WORK REQUIRED:
Scan the records for the word "American". Report each line where it occurs.

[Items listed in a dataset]
□ □ □ □ □ □ □
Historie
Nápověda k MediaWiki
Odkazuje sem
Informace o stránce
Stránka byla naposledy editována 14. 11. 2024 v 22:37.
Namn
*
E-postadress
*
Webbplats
□ □ □ □ □ □ □
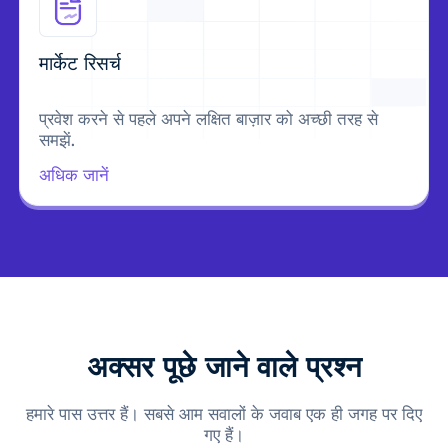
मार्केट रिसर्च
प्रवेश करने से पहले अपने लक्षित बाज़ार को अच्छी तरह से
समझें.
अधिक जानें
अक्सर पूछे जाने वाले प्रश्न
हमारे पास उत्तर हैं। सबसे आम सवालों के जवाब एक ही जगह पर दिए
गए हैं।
□ □ □ □ □ □ □
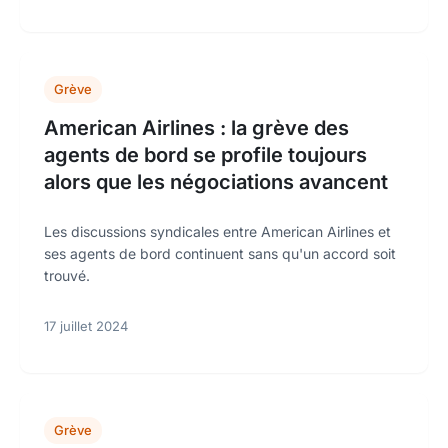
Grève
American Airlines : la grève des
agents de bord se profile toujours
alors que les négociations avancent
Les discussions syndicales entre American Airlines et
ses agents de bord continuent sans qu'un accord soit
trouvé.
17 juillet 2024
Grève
□ □ □ □ □ □ □
TASK ANSWER:
American Airlines : la grève des
Les discussions syndicales entre American Airlines et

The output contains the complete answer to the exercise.